Milhares de portugueses têm sentido na pele o despotismo e a miséria que torna insustentável a permanência no país onde viveram toda uma vida e onde, graças ao seu esforço e ao seu trabalho, conseguiram prosperar. E resignam-se a voltar a Portugal, que tem o dever absoluto de os acolher e de os apoiar, como, aliás, tem feito o Governo Regional da Madeira. No entanto, não se conhece, à escala nacional, um verdadeiro dispositivo de protecção e apoio financeiro a estes emigrantes portugueses. Lamentavelmente, ficaram de fora da discussão do Orçamento do Estado.

A Venezuela de Chaves pretendeu tornar-se um paradigma da sociedade socialista, em que a ideologia da livre iniciativa privada, do trabalho e do mérito seriam abolidas para dar lugar a uma sociedade completamente igualitária, ainda que à custa do esmagamento da liberdade e da democracia. Só que essa igualdade nunca existiu e a uma sociedade imperfeita, mas com razoável nível de prosperidade, sucedeu-se a mais abissal miséria.
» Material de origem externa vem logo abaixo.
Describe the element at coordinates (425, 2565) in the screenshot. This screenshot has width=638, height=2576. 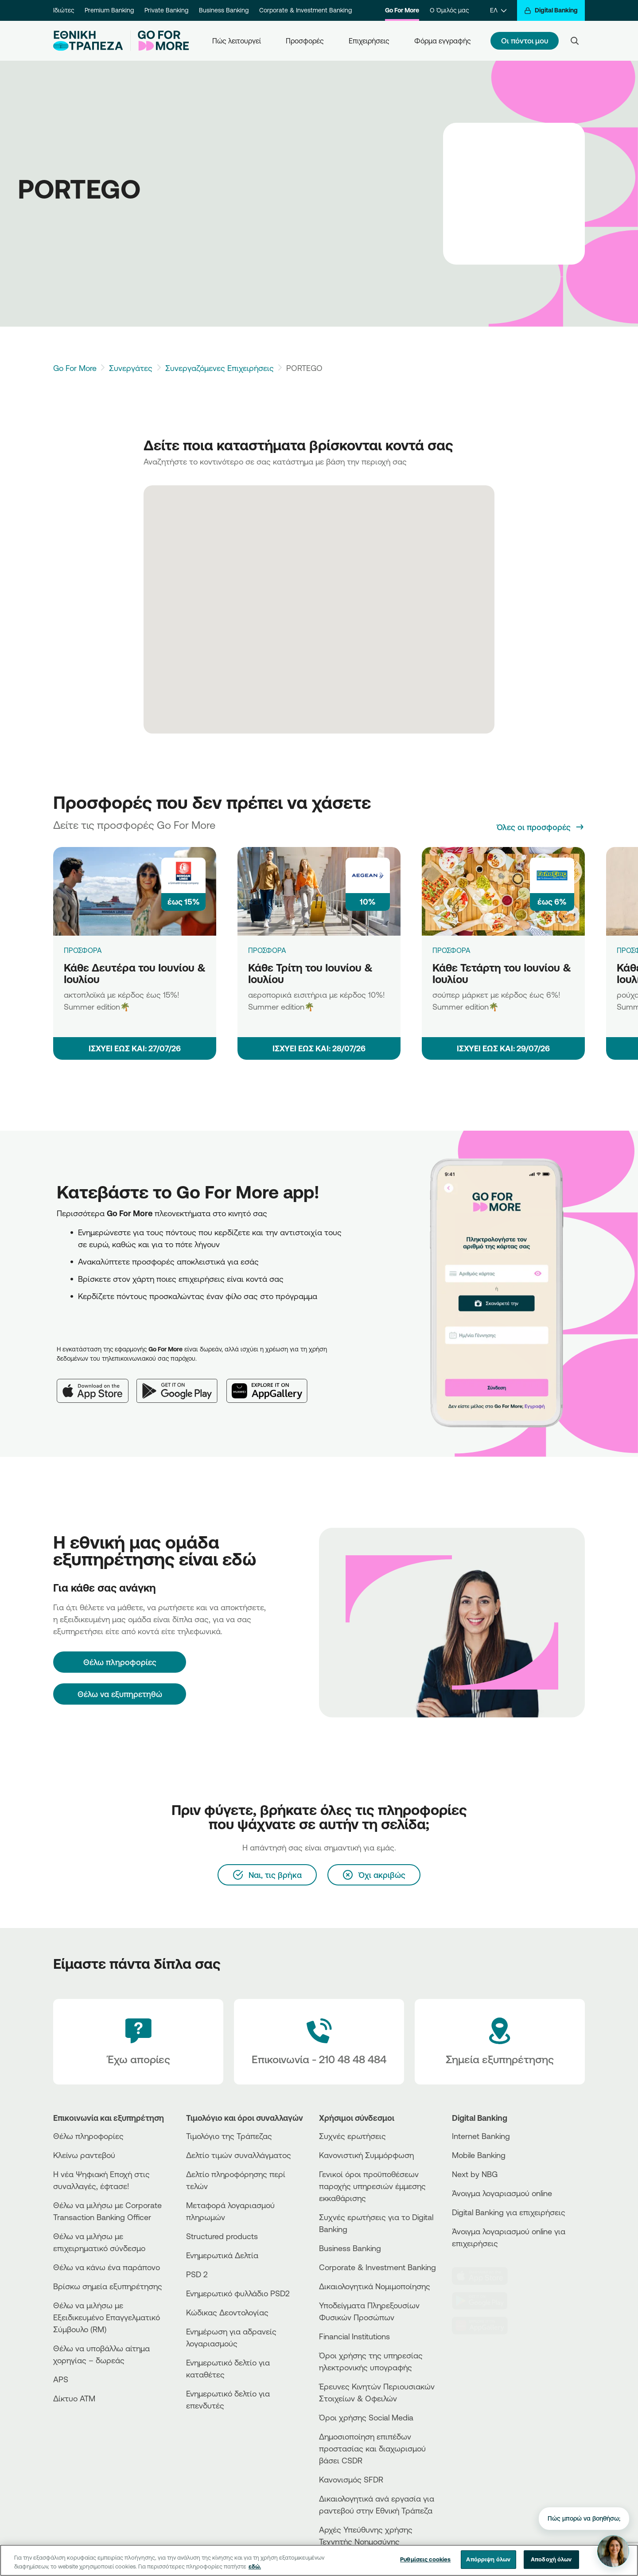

A violência política recusa, por definição, o compromisso próprio de qualquer sociedade democrática, apoiando-se numa concepção maniqueísta da sociedade, segundo a qual todos os opositores ao sistema têm que ser tratados como inimigos e não como interlocutores. Essa violência sem limites, como a que vemos no regime de Maduro, decorre da representação simplista e radical segundo a qual todas as falhas e insucessos são atribuíveis aos opositores internos, liderados por Juan Guaidó, e aos seus verdadeiros ou supostos aliados externos, demonizados como as causas dos sofrimentos impostos à população por um regime incompetente e corrompido até à medula.

Por isso, o regime venezuelano é também a encarnação violenta da brutalização política. E com o regresso ao país de Juan Guaidó, Presidente da República interino, legitimado pelo reconhecimento dos países democráticos, o regime teve de criar um novo inimigo, neste caso procurando diabolizar Portugal e a TAP, com o ridículo pretexto de que um tio de Guaidó teria trazido consigo pequenas lanternas com um misterioso químico susceptível de pôr em causa a segurança do país!

A violência e o ridículo misturam-se: o descabelado Diosdado Cabello, número dois do regime, veio agora criticar Portugal e a TAP, levando uma resposta rápida, adequada e inteligente do ministro dos Negócios Estrangeiros.

Subsequentemente veio o anúncio da suspensão de operações com a TAP, cujos fundamentos, de tão absurdos, põem à luz a loucura da ditadura.

Tudo isto nos recorda que a ainda democracia política de que desfrutamos na Europa, como um dado adquirido para sempre, é na realidade um regime complexo, frágil e não imortal.

Curiosamente, e por alguma razão, enquanto seis milhões de venezuelanos são forçados a deixar a sua pátria, nas mais terríveis condições, não consta, que se saiba, que os adeptos do regime pós-chavista em Portugal e na Europa se sintam entusiasmados em procurarem férias na Venezuela, para aí experimentarem o seu sonho, no país que reproduz o modelo político que defendem.